SUSU scientists together with colleagues from Spain, France and Egypt have developed a model for more effective diagnosis of cardiovascular diseases and diabetes using artificial intelligence and Internet of Things technology. This work was supported by the Russian Ministry of Science and Higher Education. A new model for diagnosing diseases was described in an article published in the highly rated journal IEEE Access (Q1).
Smart applications for Medicine
Senior Researcher of the Department of System Programming, Ph. D. in Machine learning Kumar Sachin, together with scientists from other countries, created a new model for the operation of digital applications and their application in medicine.
Recent advances of the Internet of Things, cloud computing and artificial intelligence have turned the conventional healthcare system into an intelligent one. Healthcare services can be significantly improved using the Internet of Things and artificial intelligence. Now advanced methods and scientific theory generate huge amounts of digital data that can be applied to create clinical applications based on the Android OS.
"Clinical applications are one of the latest information technology products. Smart healthcare is supposed to use simple, elegant and multitasking applications. These applications contribute to the evolution of the clinical model of medicine, that is, the transition from the standard treatment of the disease according to the scheme to the treatment of a specific patient. There should be changes in the development of medical informatization from generalized medical data to regional medical data. Thus, the clinical management of the patient will become more more person-centered rather than medical statistics. Ideally, we should move from treating diseases to a preventive medical system. These changes are aimed at improving the healthcare system, which, in turn, improves knowledge in the field of medicine and implies a transition to intelligent medicine," says Kumar Sachin.
Doctors, patients, clinical and research centers are interested in providing better medical services using the latest technologies. There are many parameters to consider when applying these technologies: disease prevention and surveillance, prognosis and treatment, clinical management, health decision making and medical research.

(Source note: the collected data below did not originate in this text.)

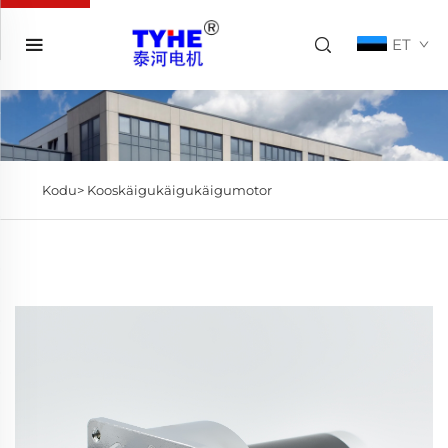
ET
Kodu>
Kooskäigukäigukäigumotor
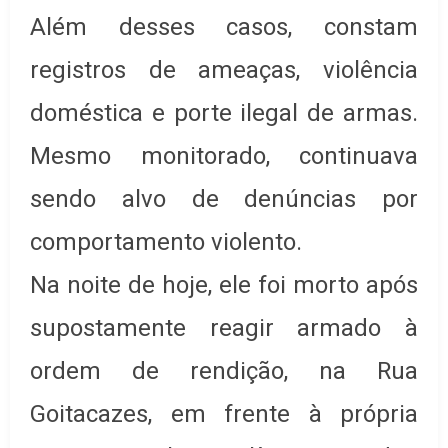
Além desses casos, constam
registros de ameaças, violência
doméstica e porte ilegal de armas.
Mesmo monitorado, continuava
sendo alvo de denúncias por
comportamento violento.
Na noite de hoje, ele foi morto após
supostamente reagir armado à
ordem de rendição, na Rua
Goitacazes, em frente à própria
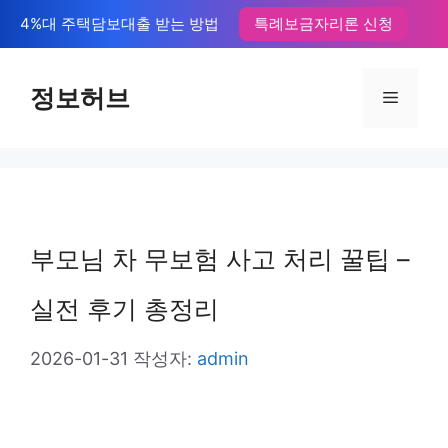
컨
4%대 주택담보대출 받는 방법
특례보금자리론 신청
텐
츠
정보허브
메
로
뉴
건
너
뛰
부모님 차 무보험 사고 처리 꿀팁 –
기
실전 후기 총정리
2026-01-31
작성자:
admin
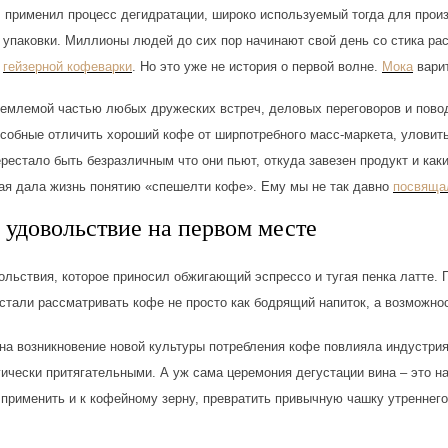
м применил процесс дегидратации, широко используемый тогда для произ
 упаковки. Миллионы людей до сих пор начинают свой день со стика р
й
гейзерной кофеварки
. Но это уже не история о первой волне.
Мока
варит
ъемлемой частью любых дружеских встреч, деловых переговоров и повод
особные отличить хороший кофе от ширпотребного масс-маркета, уловит
рестало быть безразличным что они пьют, откуда завезен продукт и как
ая дала жизнь понятию «спешелти кофе». Ему мы не так давно
посвяща
 удовольствие на первом месте
ольствия, которое приносил обжигающий эспрессо и тугая пенка латте.
тали рассматривать кофе не просто как бодрящий напиток, а возможно
 на возникновение новой культуры потребления кофе повлияла индустрия
ически притягательными. А уж сама церемония дегустации вина – это н
применить и к кофейному зерну, превратить привычную чашку утреннего 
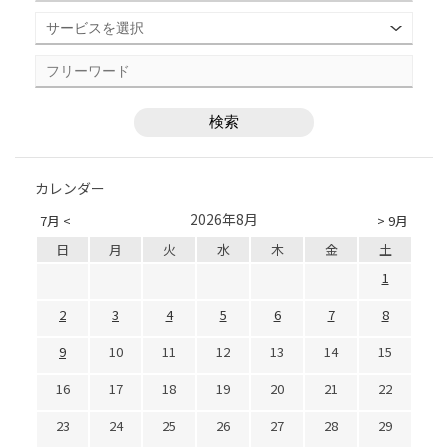
カレンダー
2026年8月
7月 <
> 9月
日
月
火
水
木
金
土
1
2
3
4
5
6
7
8
9
10
11
12
13
14
15
16
17
18
19
20
21
22
23
24
25
26
27
28
29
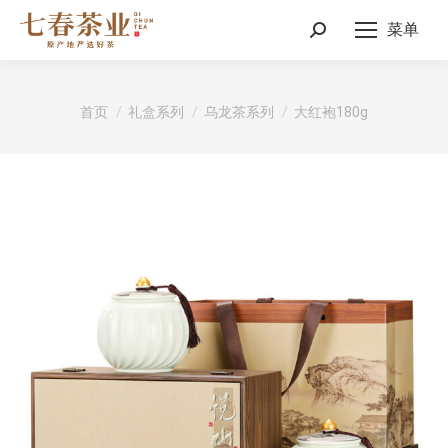
菜单
Search:
您在这里：
首页
礼盒系列
乌龙茶系列
大红袍180g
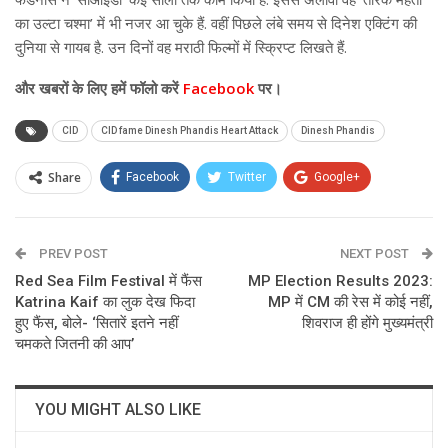
का उल्टा चश्मा’ में भी नजर आ चुके हैं. वहीं पिछले लंबे समय से दिनेश एक्टिंग की
दुनिया से गायब है. उन दिनों वह मराठी फिल्मों में स्क्रिप्ट लिखते हैं.
और खबरों के लिए हमें फॉलो करें
Facebook
पर।
CID
CID fame Dinesh Phandis Heart Attack
Dinesh Phandis
Share
Facebook
Twitter
Google+
ReddIt
WhatsApp
Pinterest
PREV POST
Email
NEXT POST
Red Sea Film Festival में फैंस
MP Election Results 2023:
Katrina Kaif का लुक देख फिदा
MP में CM की रेस में कोई नहीं,
हुए फैंस, बोले- ‘सितारें इतने नहीं
शिवराज ही होंगे मुख्यमंत्री
चमकते जितनी की आप’
YOU MIGHT ALSO LIKE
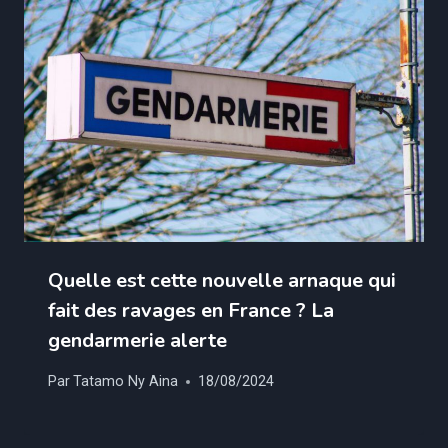
Quelle est cette nouvelle arnaque qui
fait des ravages en France ? La
gendarmerie alerte
Par
Tatamo Ny Aina
18/08/2024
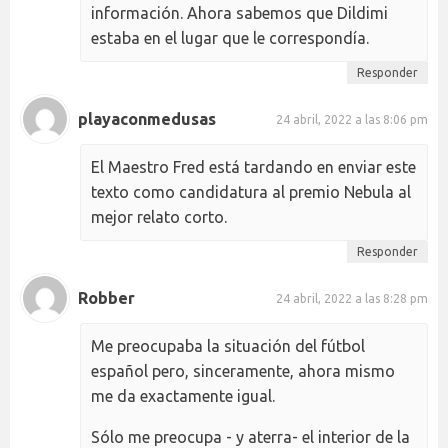
información. Ahora sabemos que Dildimi
estaba en el lugar que le correspondía.
Responder
playaconmedusas
24 abril, 2022 a las 8:06 pm
El Maestro Fred está tardando en enviar este
texto como candidatura al premio Nebula al
mejor relato corto.
Responder
Robber
24 abril, 2022 a las 8:28 pm
Me preocupaba la situación del fútbol
español pero, sinceramente, ahora mismo
me da exactamente igual.
Sólo me preocupa - y aterra- el interior de la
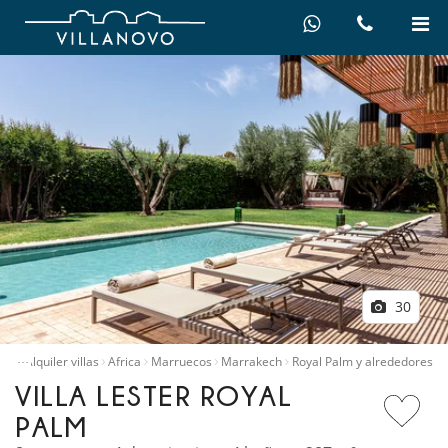
30
…
icio
Alquiler villas
Africa
Marruecos
Marrakech
Royal Palm y alrededores
VILLA LESTER ROYAL
PALM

Mobile Internet, cloud computing, big data, 5G systems, microelectronics and artificial intelligence, as well as intelligent biotechnologies are used at every stage of «smart» healthcare. Portable devices can be used to monitor the health status of patients when necessary. Patients themselves will be able to receive clinical recommendations through virtual support and control devices remotely, and doctors will be able to use intelligent clinical decision-making systems to select and improve the quality of diagnostic procedures.
Collecting information from all devices
Devices that use the Internet of Things surround us in everyday life: these are smart watches, fitness bracelets and smartphones, portable ECG devices, blood pressure monitors, blood glucose meters and thermometers. These gadgets track the level of physical activity, heart rate, blood glucose levels, they are convenient to use and familiar, they do not need to invent a new technology for them.
The scientists' idea is to create a universal application that can collect data from different devices and translate it into a compatible format. Thus, the smartphone processes and organizes them. On the basis of the received complex information, a number of medical recommendations will be built for one specific patient, taking into account his indicators.
"The model we presented includes various stages: data collection, pre-processing, classification and parameter adjustment. Portable IoT devices and sensors allow you to collect data without hindrance, while artificial intelligence methods use them to diagnose diseases. Based on these indicators, it is possible to determine how good the lifestyle of a patient with a particular disease is. The smartphone processes the data received via a Bluetooth connection with low power consumption and classifies it as healthy, within the normal range, or as unhealthy, " the scientist explains.
The effectiveness of the new model was confirmed by the use of health data. During the experiments, the presented model achieved a maximum accuracy of 96.16 % and 97.26 % in the diagnosis of heart disease and diabetes, respectively. Thus, the proposed model can be used as a suitable tool for diagnosing diseases for an intelligent healthcare system.
South Ural State University (SUSU) is a university of digital transformations, where innovative research is conducted in most priority areas of science and technology development. In accordance with the strategy of scientific and technological development of the Russian Federation, the university is focused on the development of large scientific interdisciplinary projects in the field of digital industry, materials science and ecology. In the Year of Science and Technology, SUSU will take part in the competition under the "Priority–2030"program. The university performs the functions of the regional project office of the Ural Interregional World-class Scientific and Educational Center (UMNOC).